Make an exact copy of the entries, taking out every picture.

Dataset entries
• • • • •
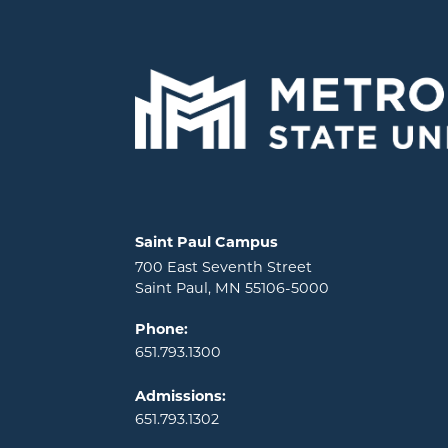
Locations and contact information
Saint Paul Campus
700 East Seventh Street
Saint Paul, MN 55106-5000
Phone:
651.793.1300
Admissions:
651.793.1302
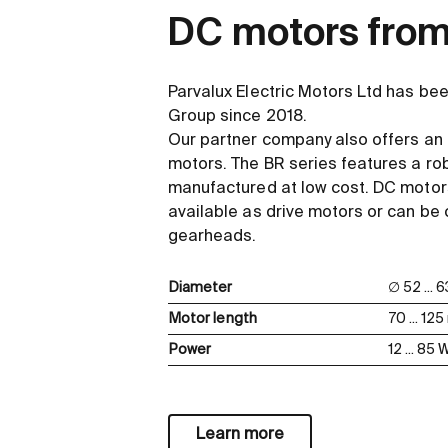
DC motors from
Parvalux Electric Motors Ltd has be
Group since 2018.
Our partner company also offers an
motors. The BR series features a ro
manufactured at low cost. DC motors
available as drive motors or can be
gearheads.
Diameter
∅ 52 ...
Motor length
70 ... 12
Power
12 ... 85 
Learn more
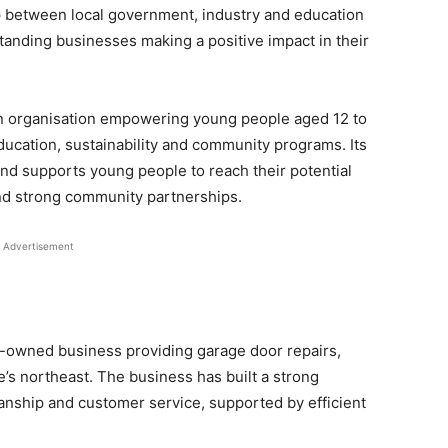
p between local government, industry and education
tanding businesses making a positive impact in their
n organisation empowering young people aged 12 to
ucation, sustainability and community programs. Its
nd supports young people to reach their potential
and strong community partnerships.
Advertisement
ly-owned business providing garage door repairs,
e’s northeast. The business has built a strong
anship and customer service, supported by efficient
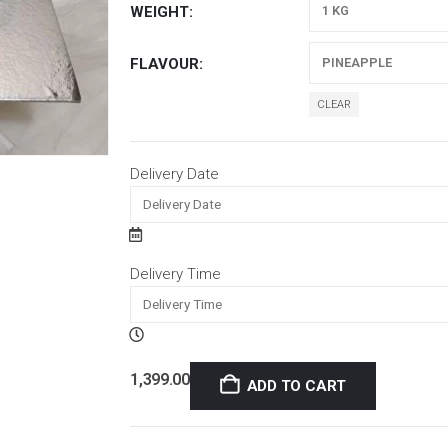
WEIGHT
FLAVOUR
CLEAR
Delivery Date
Delivery Time
1,399.00
ADD TO CART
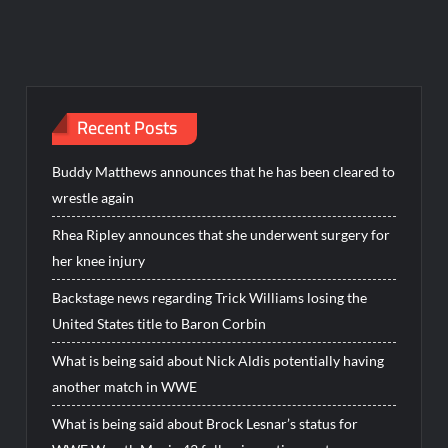
Recent Posts
Buddy Matthews announces that he has been cleared to
wrestle again
Rhea Ripley announces that she underwent surgery for
her knee injury
Backstage news regarding Trick Williams losing the
United States title to Baron Corbin
What is being said about Nick Aldis potentially having
another match in WWE
What is being said about Brock Lesnar’s status for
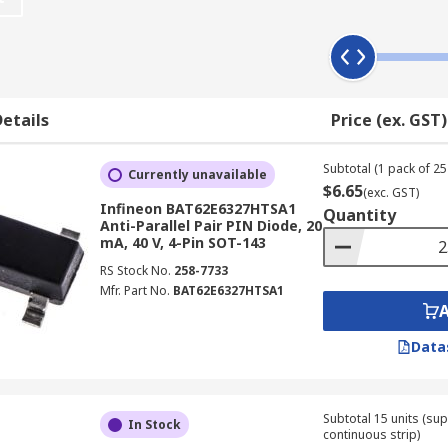
s an electrical field that extends deep into the area, it spee
eds up the diode's performances. A pin diode also features a
etails
Price (ex. GST)
ttenuators, fast switches, photodetectors and high-voltage e
Subtotal (1 pack of 25 
Currently unavailable
$6.65
(exc. GST)
Infineon BAT62E6327HTSA1
Quantity
Anti-Parallel Pair PIN Diode, 20
mA, 40 V, 4-Pin SOT-143
RS Stock No.
258-7733
Mfr. Part No.
BAT62E6327HTSA1
Data
Subtotal 15 units (sup
In Stock
continuous strip)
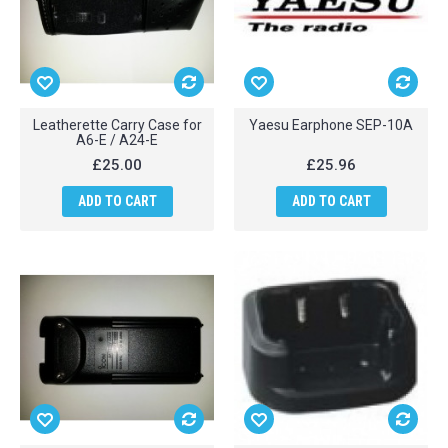
Leatherette Carry Case for
Yaesu Earphone SEP-10A
A6-E / A24-E
£25.00
£25.96
ADD TO CART
ADD TO CART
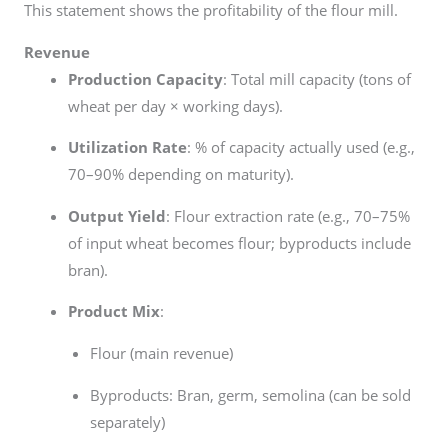
This statement shows the profitability of the flour mill.
Revenue
Production Capacity
: Total mill capacity (tons of
wheat per day × working days).
Utilization Rate
: % of capacity actually used (e.g.,
70–90% depending on maturity).
Output Yield
: Flour extraction rate (e.g., 70–75%
of input wheat becomes flour; byproducts include
bran).
Product Mix
:
Flour (main revenue)
Byproducts: Bran, germ, semolina (can be sold
separately)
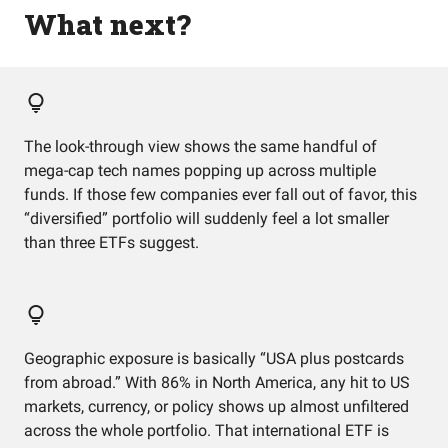
What next?
The look-through view shows the same handful of
mega-cap tech names popping up across multiple
funds. If those few companies ever fall out of favor, this
“diversified” portfolio will suddenly feel a lot smaller
than three ETFs suggest.
Geographic exposure is basically “USA plus postcards
from abroad.” With 86% in North America, any hit to US
markets, currency, or policy shows up almost unfiltered
across the whole portfolio. That international ETF is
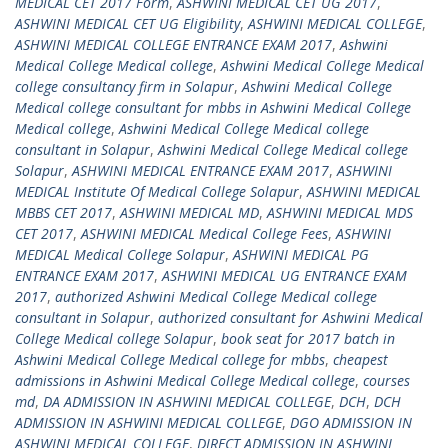
MEDICAL CET 2017 Form
,
ASHWINI MEDICAL CET UG 2017
,
ASHWINI MEDICAL CET UG Eligibility
,
ASHWINI MEDICAL COLLEGE
,
ASHWINI MEDICAL COLLEGE ENTRANCE EXAM 2017
,
Ashwini
Medical College Medical college
,
Ashwini Medical College Medical
college consultancy firm in Solapur
,
Ashwini Medical College
Medical college consultant for mbbs in Ashwini Medical College
Medical college
,
Ashwini Medical College Medical college
consultant in Solapur
,
Ashwini Medical College Medical college
Solapur
,
ASHWINI MEDICAL ENTRANCE EXAM 2017
,
ASHWINI
MEDICAL Institute Of Medical College Solapur
,
ASHWINI MEDICAL
MBBS CET 2017
,
ASHWINI MEDICAL MD
,
ASHWINI MEDICAL MDS
CET 2017
,
ASHWINI MEDICAL Medical College Fees
,
ASHWINI
MEDICAL Medical College Solapur
,
ASHWINI MEDICAL PG
ENTRANCE EXAM 2017
,
ASHWINI MEDICAL UG ENTRANCE EXAM
2017
,
authorized Ashwini Medical College Medical college
consultant in Solapur
,
authorized consultant for Ashwini Medical
College Medical college Solapur
,
book seat for 2017 batch in
Ashwini Medical College Medical college for mbbs
,
cheapest
admissions in Ashwini Medical College Medical college
,
courses
md
,
DA ADMISSION IN ASHWINI MEDICAL COLLEGE
,
DCH
,
DCH
ADMISSION IN ASHWINI MEDICAL COLLEGE
,
DGO ADMISSION IN
ASHWINI MEDICAL COLLEGE
,
DIRECT ADMISSION IN ASHWINI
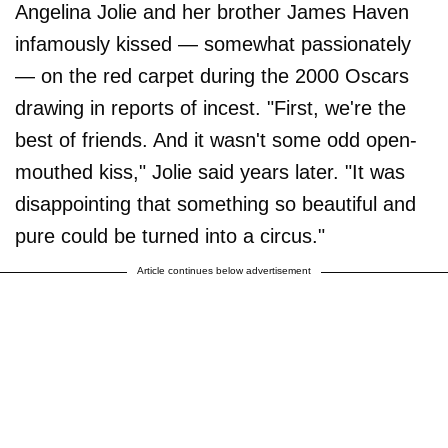
Angelina Jolie and her brother James Haven
infamously kissed — somewhat passionately
— on the red carpet during the 2000 Oscars
drawing in reports of incest. "First, we're the
best of friends. And it wasn't some odd open-
mouthed kiss," Jolie said years later. "It was
disappointing that something so beautiful and
pure could be turned into a circus."
Article continues below advertisement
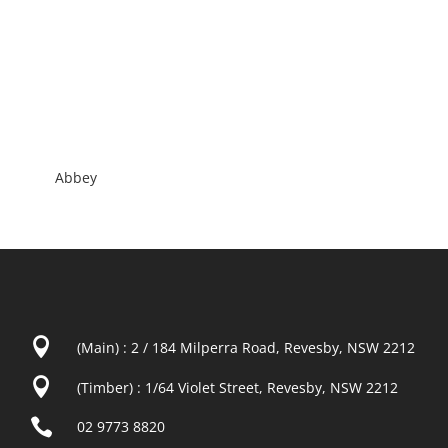
Abbey

(Main) : 2 / 184 Milperra Road, Revesby, NSW 2212

(Timber) : 1/64 Violet Street, Revesby, NSW 2212

02 9773 8820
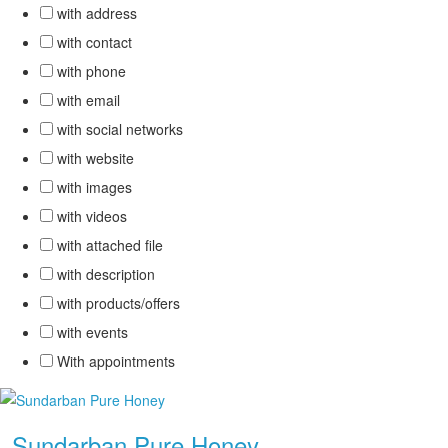
with address
with contact
with phone
with email
with social networks
with website
with images
with videos
with attached file
with description
with products/offers
with events
With appointments
.
Sundarban Pure Honey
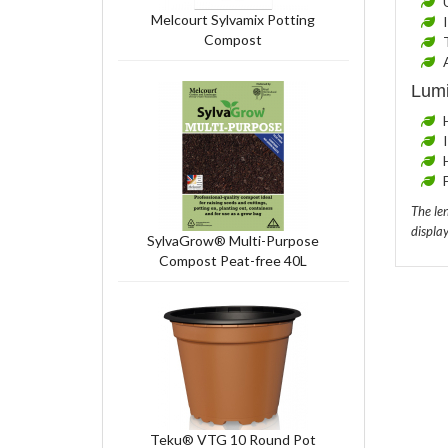
Melcourt Sylvamix Potting
Compost
Lumi
The len
display
SylvaGrow® Multi-Purpose
Compost Peat-free 40L
Teku® VTG 10 Round Pot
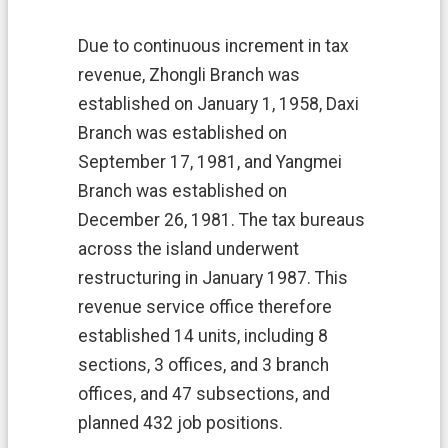
n
N
Due to continuous increment in tax
e
revenue, Zhongli Branch was
w
s
established on January 1, 1958, Daxi
Branch was established on
D
o
September 17, 1981, and Yangmei
w
Branch was established on
n
December 26, 1981. The tax bureaus
l
o
across the island underwent
a
restructuring in January 1987. This
d
revenue service office therefore
M
established 14 units, including 8
a
p
sections, 3 offices, and 3 branch
offices, and 47 subsections, and
L
i
planned 432 job positions.
n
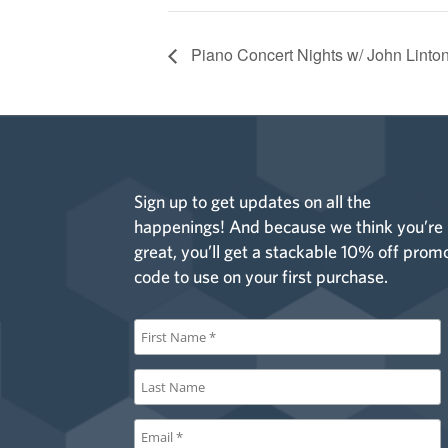
Piano Concert Nights w/ John Linto
Sign up to get updates on all the
happenings! And because we think you’re
great, you’ll get a stackable 10% off prom
code to use on your first purchase.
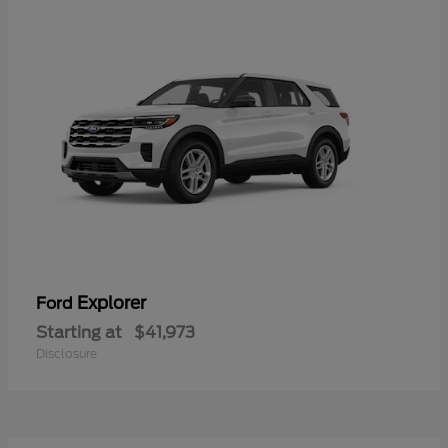
Explorer
Ford
Starting at
$41,973
Disclosure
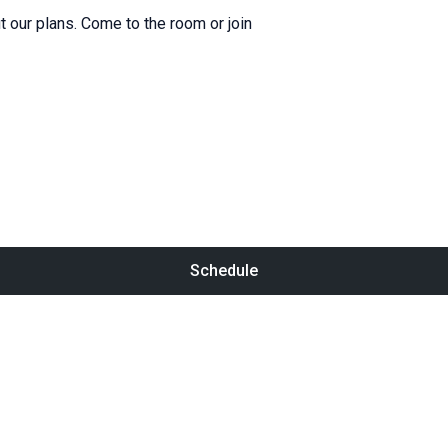
 our plans. Come to the room or join
Schedule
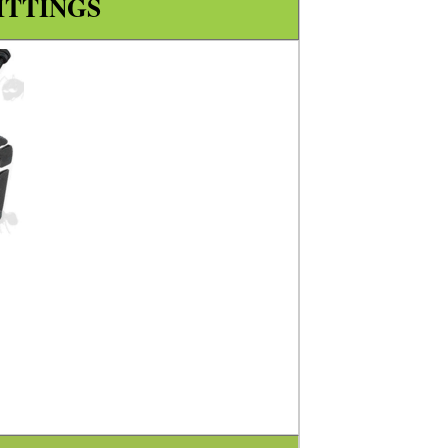
ITTINGS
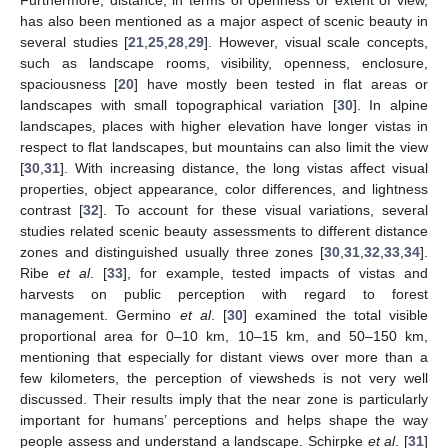
has also been mentioned as a major aspect of scenic beauty in
several studies [
21
,
25
,
28
,
29
]. However, visual scale concepts,
such as landscape rooms, visibility, openness, enclosure,
spaciousness [
20
] have mostly been tested in flat areas or
landscapes with small topographical variation [
30
]. In alpine
landscapes, places with higher elevation have longer vistas in
respect to flat landscapes, but mountains can also limit the view
[
30
,
31
]. With increasing distance, the long vistas affect visual
properties, object appearance, color differences, and lightness
contrast [
32
]. To account for these visual variations, several
studies related scenic beauty assessments to different distance
zones and distinguished usually three zones [
30
,
31
,
32
,
33
,
34
].
Ribe
et al
. [
33
], for example, tested impacts of vistas and
harvests on public perception with regard to forest
management. Germino
et al
. [
30
] examined the total visible
proportional area for 0–10 km, 10–15 km, and 50–150 km,
mentioning that especially for distant views over more than a
few kilometers, the perception of viewsheds is not very well
discussed. Their results imply that the near zone is particularly
important for humans’ perceptions and helps shape the way
people assess and understand a landscape. Schirpke
et al
. [
31
]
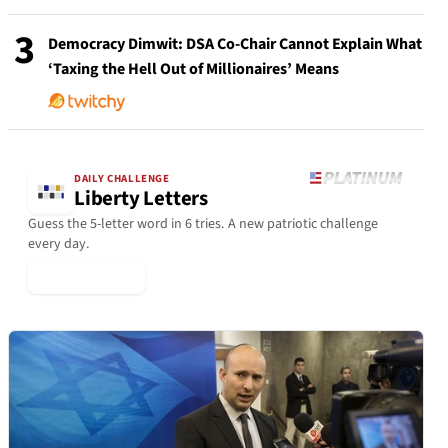
3
Democracy Dimwit: DSA Co-Chair Cannot Explain What
‘Taxing the Hell Out of Millionaires’ Means
DAILY CHALLENGE
Liberty Letters
Guess the 5-letter word in 6 tries. A new patriotic challenge
every day.
▶ Play Today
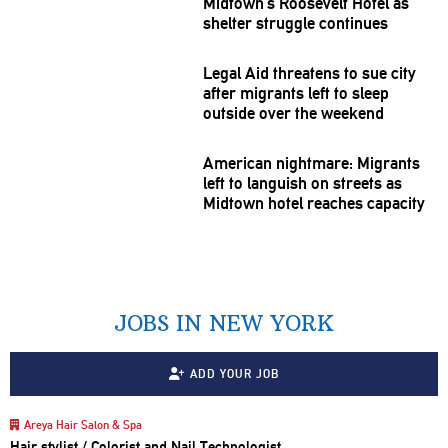
Midtown’s Roosevelt Hotel as
shelter struggle continues
Legal Aid threatens to sue city
after migrants left to sleep
outside over the weekend
American nightmare: Migrants
left to languish on streets as
Midtown hotel reaches capacity
JOBS IN NEW YORK
ADD YOUR JOB
Areya Hair Salon & Spa
Hair stylist / Colorist and Nail Technologist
• • • • •
## Exercise response
Locations and contact information
Saint Paul Campus
700 East Seventh Street
Saint Paul, MN 55106-5000
Phone:
651.793.1300
Admissions:
651.793.1302
DC motors from
Parvalux Electric Motors Ltd has be
Group since 2018.
Our partner company also offers an
motors. The BR series features a ro
manufactured at low cost. DC motors
available as drive motors or can be
gearheads.
Diameter
∅ 52 ...
Motor length
70 ... 12
Power
12 ... 85 
Learn more
p between local government, industry and education
tanding businesses making a positive impact in their
n organisation empowering young people aged 12 to
ucation, sustainability and community programs. Its
nd supports young people to reach their potential
and strong community partnerships.
Advertisement
ly-owned business providing garage door repairs,
e’s northeast. The business has built a strong
anship and customer service, supported by efficient
WEIGHT
FLAVOUR
CLEAR
Delivery Date
Delivery Time
1,399.00
ADD TO CART
Recent Posts
Buddy Matthews announces that he has been cleared to
wrestle again
Rhea Ripley announces that she underwent surgery for
her knee injury
Backstage news regarding Trick Williams losing the
United States title to Baron Corbin
What is being said about Nick Aldis potentially having
another match in WWE
What is being said about Brock Lesnar’s status for
s an electrical field that extends deep into the area, it spee
eds up the diode's performances. A pin diode also features a
etails
Price (ex. GST)
ttenuators, fast switches, photodetectors and high-voltage e
Subtotal (1 pack of 25 
Currently unavailable
$6.65
(exc. GST)
Infineon BAT62E6327HTSA1
Quantity
Anti-Parallel Pair PIN Diode, 20
mA, 40 V, 4-Pin SOT-143
RS Stock No.
258-7733
Mfr. Part No.
BAT62E6327HTSA1
Data
Subtotal 15 units (sup
In Stock
continuous strip)
Leatherette Carry Case for
Yaesu Earphone SEP-10A
A6-E / A24-E
£25.00
£25.96
ADD TO CART
ADD TO CART
This statement shows the profitability of the flour mill.
Revenue
Production Capacity
: Total mill capacity (tons of
wheat per day × working days).
Utilization Rate
: % of capacity actually used (e.g.,
70–90% depending on maturity).
Output Yield
: Flour extraction rate (e.g., 70–75%
of input wheat becomes flour; byproducts include
bran).
Product Mix
:
Flour (main revenue)
Byproducts: Bran, germ, semolina (can be sold
separately)
What next?
The look-through view shows the same handful of
mega-cap tech names popping up across multiple
funds. If those few companies ever fall out of favor, this
“diversified” portfolio will suddenly feel a lot smaller
than three ETFs suggest.
Geographic exposure is basically “USA plus postcards
from abroad.” With 86% in North America, any hit to US
markets, currency, or policy shows up almost unfiltered
across the whole portfolio. That international ETF is
MEDICAL CET 2017 Form
,
ASHWINI MEDICAL CET UG 2017
,
ASHWINI MEDICAL CET UG Eligibility
,
ASHWINI MEDICAL COLLEGE
,
ASHWINI MEDICAL COLLEGE ENTRANCE EXAM 2017
,
Ashwini
Medical College Medical college
,
Ashwini Medical College Medical
college consultancy firm in Solapur
,
Ashwini Medical College
Medical college consultant for mbbs in Ashwini Medical College
Medical college
,
Ashwini Medical College Medical college
consultant in Solapur
,
Ashwini Medical College Medical college
Solapur
,
ASHWINI MEDICAL ENTRANCE EXAM 2017
,
ASHWINI
MEDICAL Institute Of Medical College Solapur
,
ASHWINI MEDICAL
MBBS CET 2017
,
ASHWINI MEDICAL MD
,
ASHWINI MEDICAL MDS
CET 2017
,
ASHWINI MEDICAL Medical College Fees
,
ASHWINI
MEDICAL Medical College Solapur
,
ASHWINI MEDICAL PG
ENTRANCE EXAM 2017
,
ASHWINI MEDICAL UG ENTRANCE EXAM
2017
,
authorized Ashwini Medical College Medical college
consultant in Solapur
,
authorized consultant for Ashwini Medical
College Medical college Solapur
,
book seat for 2017 batch in
Ashwini Medical College Medical college for mbbs
,
cheapest
admissions in Ashwini Medical College Medical college
,
courses
md
,
DA ADMISSION IN ASHWINI MEDICAL COLLEGE
,
DCH
,
DCH
ADMISSION IN ASHWINI MEDICAL COLLEGE
,
DGO ADMISSION IN
ASHWINI MEDICAL COLLEGE
,
DIRECT ADMISSION IN ASHWINI
Angelina Jolie and her brother James Haven
infamously kissed — somewhat passionately
— on the red carpet during the 2000 Oscars
drawing in reports of incest. "First, we're the
best of friends. And it wasn't some odd open-
mouthed kiss," Jolie said years later. "It was
disappointing that something so beautiful and
pure could be turned into a circus."
Article continues below advertisement
Abbey

(Main) : 2 / 184 Milperra Road, Revesby, NSW 2212

(Timber) : 1/64 Violet Street, Revesby, NSW 2212

02 9773 8820
with address
with contact
with phone
with email
with social networks
with website
with images
with videos
with attached file
with description
with products/offers
with events
With appointments
.
Sundarban Pure Honey
Melcourt Sylvamix Potting
Compost
Lumi
The len
display
SylvaGrow® Multi-Purpose
Compost Peat-free 40L
Teku® VTG 10 Round Pot
n
N
Due to continuous increment in tax
e
revenue, Zhongli Branch was
w
s
established on January 1, 1958, Daxi
Branch was established on
D
o
September 17, 1981, and Yangmei
w
Branch was established on
n
December 26, 1981. The tax bureaus
l
o
across the island underwent
a
restructuring in January 1987. This
d
revenue service office therefore
M
established 14 units, including 8
a
p
sections, 3 offices, and 3 branch
offices, and 47 subsections, and
L
i
planned 432 job positions.
n
Piano Concert Nights w/ John Linto
Sign up to get updates on all the
happenings! And because we think you’re
great, you’ll get a stackable 10% off prom
code to use on your first purchase.
Explorer
Ford
Starting at
$41,973
Disclosure
 our plans. Come to the room or join
Schedule
ITTINGS
has also been mentioned as a major aspect of scenic beauty in
several studies [
21
,
25
,
28
,
29
]. However, visual scale concepts,
such as landscape rooms, visibility, openness, enclosure,
spaciousness [
20
] have mostly been tested in flat areas or
landscapes with small topographical variation [
30
]. In alpine
landscapes, places with higher elevation have longer vistas in
respect to flat landscapes, but mountains can also limit the view
[
30
,
31
]. With increasing distance, the long vistas affect visual
properties, object appearance, color differences, and lightness
contrast [
32
]. To account for these visual variations, several
studies related scenic beauty assessments to different distance
zones and distinguished usually three zones [
30
,
31
,
32
,
33
,
34
].
Ribe
et al
. [
33
], for example, tested impacts of vistas and
harvests on public perception with regard to forest
management. Germino
et al
. [
30
] examined the total visible
proportional area for 0–10 km, 10–15 km, and 50–150 km,
mentioning that especially for distant views over more than a
few kilometers, the perception of viewsheds is not very well
discussed. Their results imply that the near zone is particularly
important for humans’ perceptions and helps shape the way
people assess and understand a landscape. Schirpke
et al
. [
31
]
3
Democracy Dimwit: DSA Co-Chair Cannot Explain What
‘Taxing the Hell Out of Millionaires’ Means
DAILY CHALLENGE
Liberty Letters
Guess the 5-letter word in 6 tries. A new patriotic challenge
every day.
▶ Play Today
Midtown’s Roosevelt Hotel as
shelter struggle continues
Legal Aid threatens to sue city
after migrants left to sleep
outside over the weekend
American nightmare: Migrants
left to languish on streets as
Midtown hotel reaches capacity
JOBS IN NEW YORK
ADD YOUR JOB
Areya Hair Salon & Spa
Hair stylist / Colorist and Nail Technologist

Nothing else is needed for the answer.